As with getting any tattoo in a language you don't understand, there are several important factors to consider before getting a Japanese tattoo. Although a truly beautiful language, both script wise and the way the words are arranged, Japanese tattoos have very precise and important meanings, and it is easy to make a mistake when choosing one. Tamatori Hime, Dragons, Kois and many more depictions are the most commonly used, and as mentioned earlier do have significant meanings which can easily be misinterpreted when the normal, everyday guy or girl walks into a tattoo parlor and sees a picture they like.
The meaning behind a tattoo is so important, and apart from the embarrassment factor as well as the longevity of a tattoo if you discover it means something totally unsuitable; it should be something which is important to you because it will be with you for the rest of your life, or at least removed with huge expense and potentially bad scarring - it must be important for you, in order for you to truly love your tattoo.
Five things to consider before getting a Japanese Tattoo are:
- What does the one you have chosen actually mean?
- As with any foreign language, you need to research your topic carefully
- Ensure your tattooist knows his/her subject and understands what you want
- Find a good tattooist - use the internet, tattoo magazines and other media to find a good one
- Ensure your tattooist uses FDA regulated equipment, and sets the needle up in front of you
Dragons are the most highly regarded of the Japanese tattoos by people who aren't Japanese. Dragons are regarded as a bringer of luck, and are regularly depicted climbing down from clouds, or in a sky scene. The Japanese respect Dragons almost to a degree of reverence, and there is no Japanese lore which depicts them fighting or conquering them. You're safe with a dragon!

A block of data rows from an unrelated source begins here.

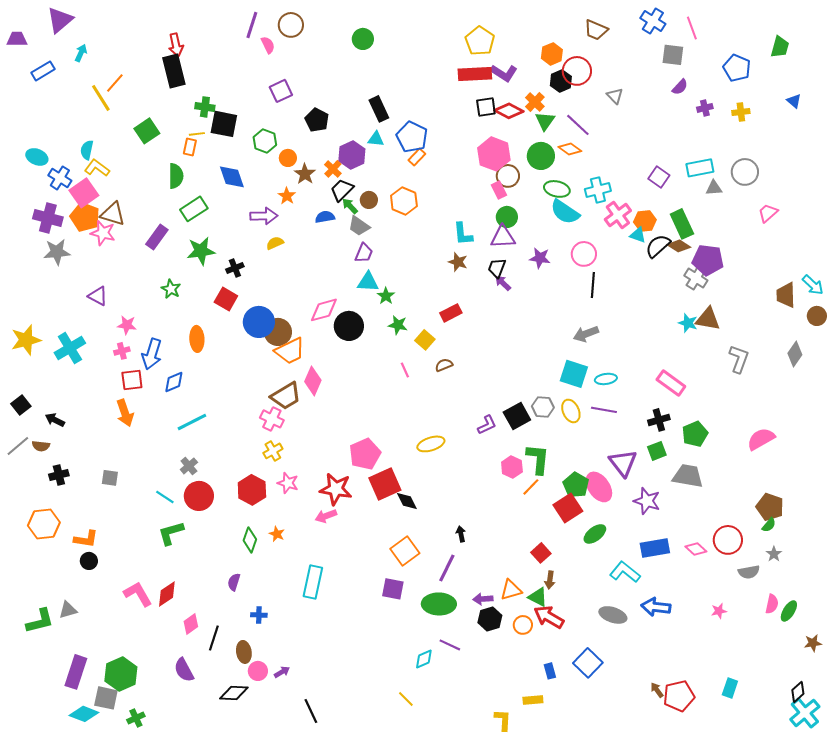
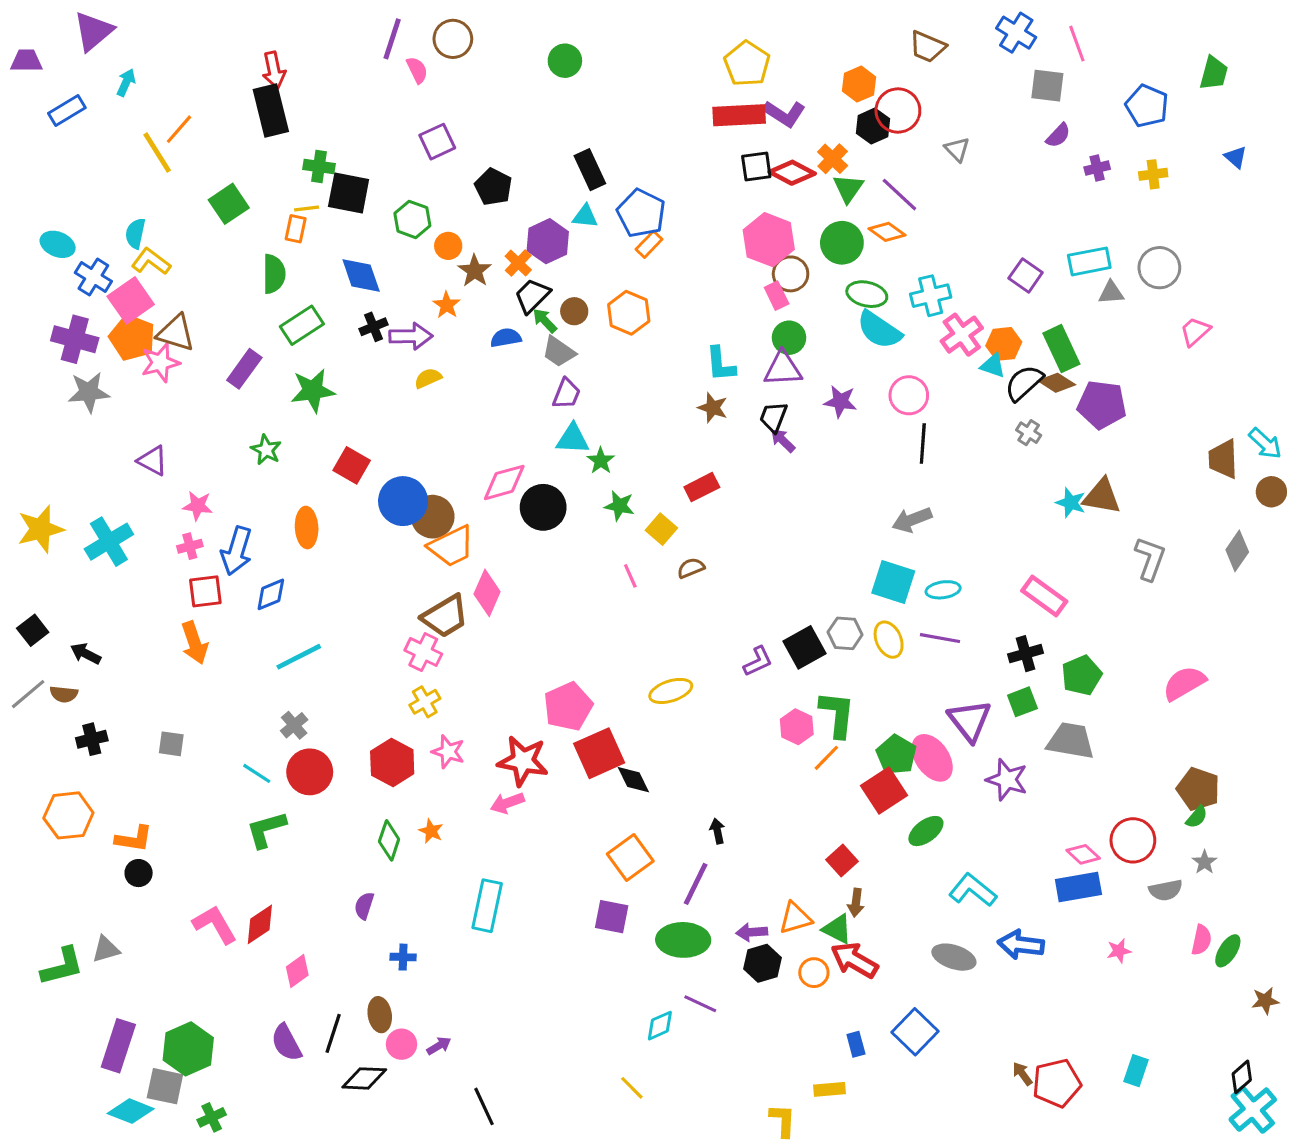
pink star: (103, 233) -> (160, 363), turned -30
black cross: (235, 268) -> (373, 327), moved
gray cross: (696, 278) -> (1029, 433), moved, size x0.7
blue rectangle: (655, 548) -> (1078, 887), moved
black line: (214, 638) -> (333, 1033), moved

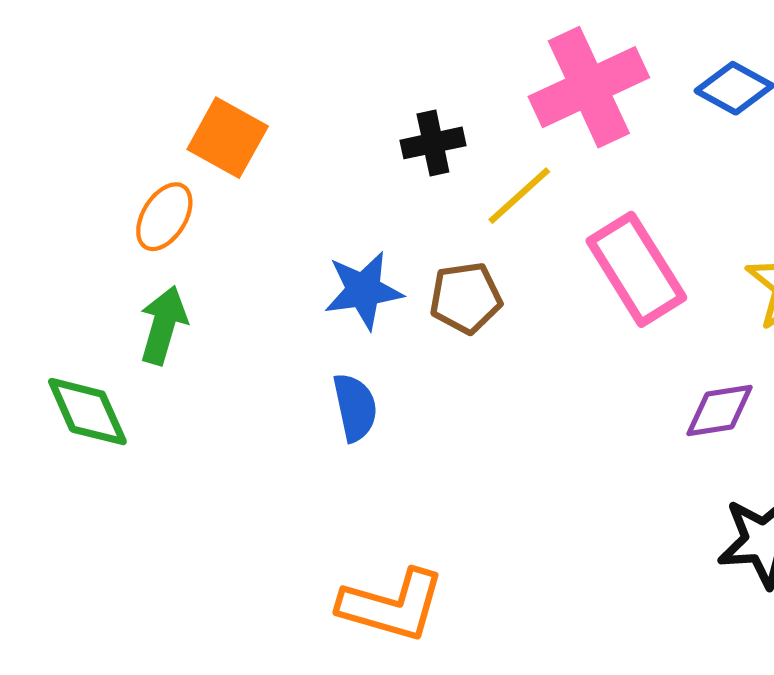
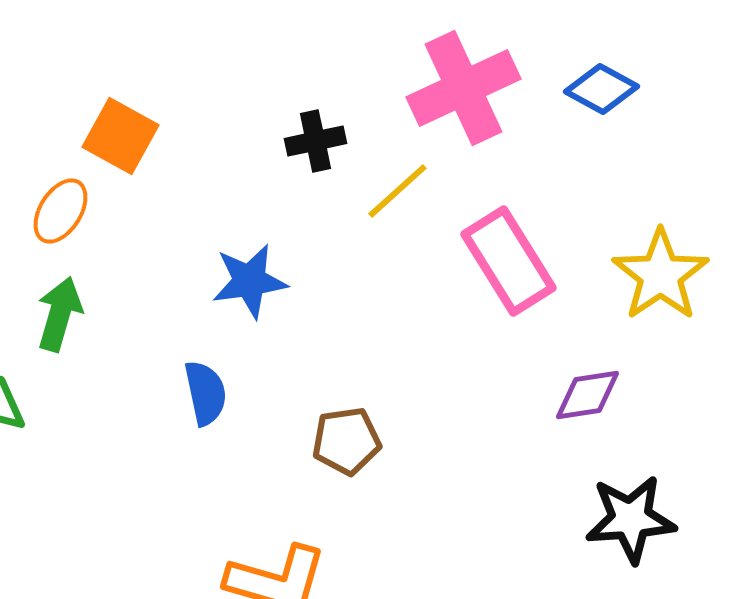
brown pentagon: (466, 298) -> (346, 441), moved
blue semicircle: (355, 407) -> (205, 393), moved

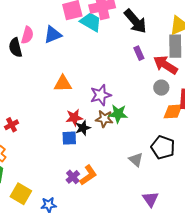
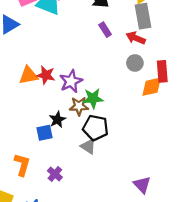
red arrow: (166, 65) -> (136, 38), size x0.7
red star: (74, 118) -> (46, 75), moved, turned 30
black pentagon: (163, 147) -> (96, 128), moved
gray triangle: (136, 160) -> (88, 146), moved
orange L-shape: (88, 175) -> (22, 165), moved, turned -30

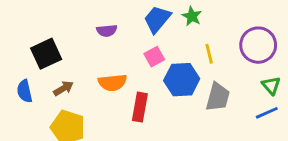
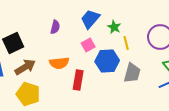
green star: (192, 16) -> (114, 27), moved
purple semicircle: (107, 31) -> (55, 27), turned -72
brown arrow: (63, 88) -> (25, 67), size x1.5

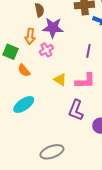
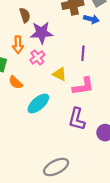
yellow triangle: (60, 80) -> (59, 74), moved
cyan ellipse: (24, 104) -> (38, 103), moved

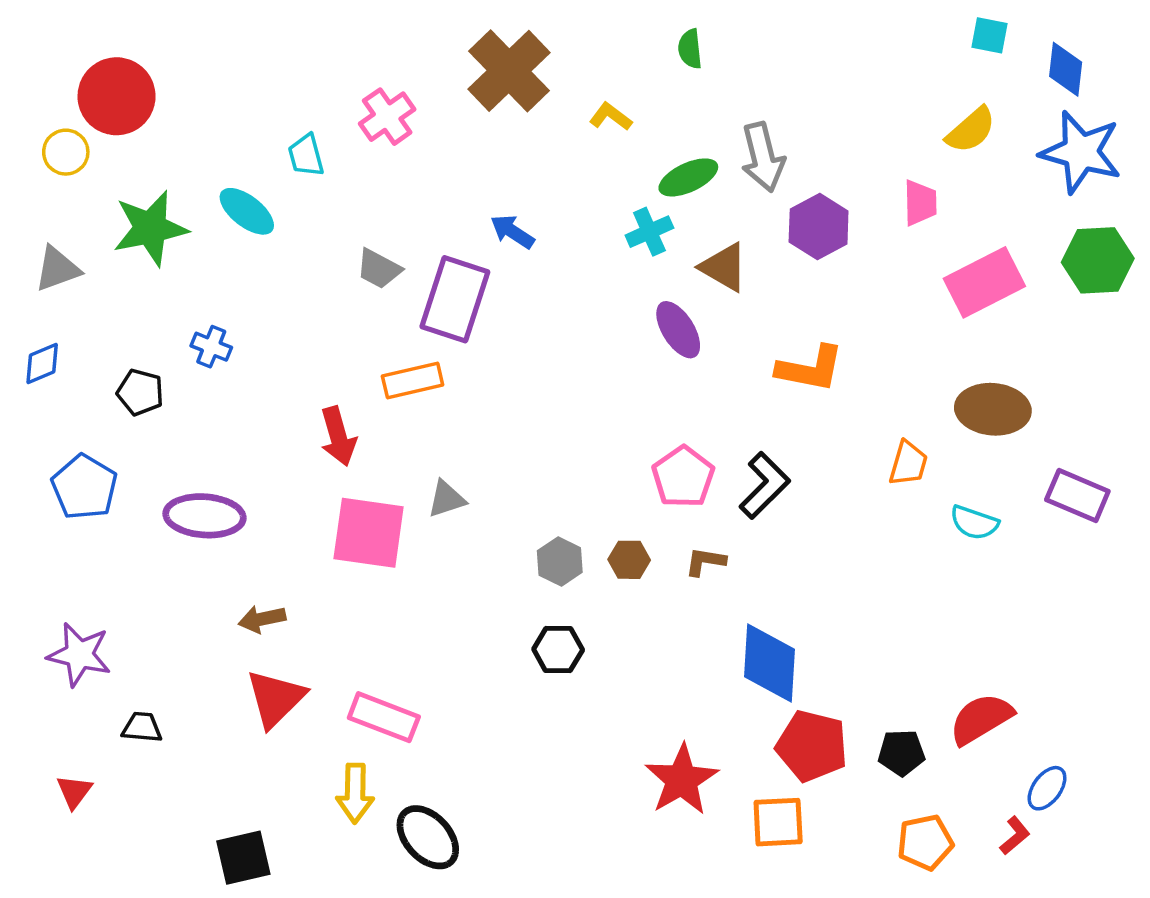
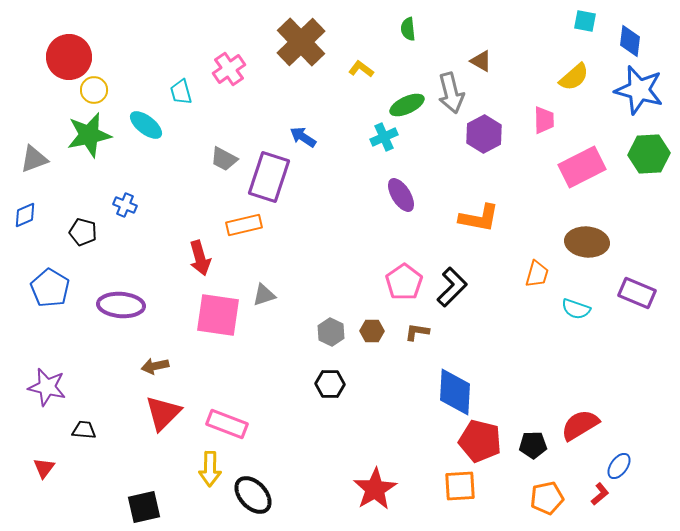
yellow circle: (66, 152) -> (94, 90), moved
brown triangle: (724, 267) -> (481, 61), moved, size x0.7
red star: (682, 780) -> (375, 489), moved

Koi is another favorite and represents the struggle for success. Common Koi tattoos frequently show the Koi swimming upstream or jumping up a waterfall as a show of male strength and power, so a woman sporting a Koi tattoo might not be the best choice because the Koi is meant as a predominantly phallic character.
Tamatori Hime represents a woman who stole the King of the Underworld's most prized possession. The King of the Underworld was a huge dragon, and in her hurry to escape, the pearl which was the Kings possession ultimately caused her demise. That story symbolizes greed, and shows belief in the fact that greed never wins. There are so many different paths, patterns and stories that it is hard to differentiate sometimes between what constitutes a good story or moral and something which is totally unsuitable because of either who you are, or your own beliefs.
It always pays to investigate your topic thoroughly, particularly when considering a symbol of another religion. You never know what you're getting if you don't and there are some particularly unscrupulous people who either know and don't mention the true meaning of a tattoo, or have absolutely no idea themselves.